Below are records to give again exactly; omit each image they contain.

-- The input --

• • •

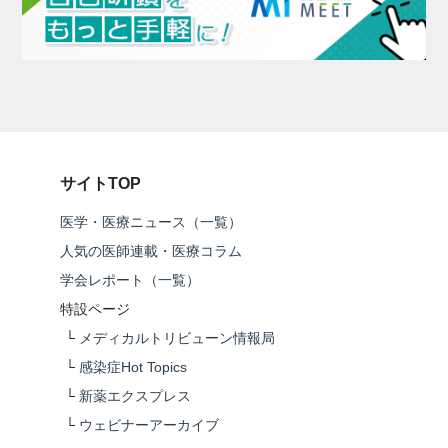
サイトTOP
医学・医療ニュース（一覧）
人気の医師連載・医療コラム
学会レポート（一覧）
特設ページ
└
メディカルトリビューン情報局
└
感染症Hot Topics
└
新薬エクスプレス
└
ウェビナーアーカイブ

• • •

-- Result --
サイトTOP
医学・医療ニュース（一覧）
人気の医師連載・医療コラム
学会レポート（一覧）
特設ページ
└
メディカルトリビューン情報局
└
感染症Hot Topics
└
新薬エクスプレス
└
ウェビナーアーカイブ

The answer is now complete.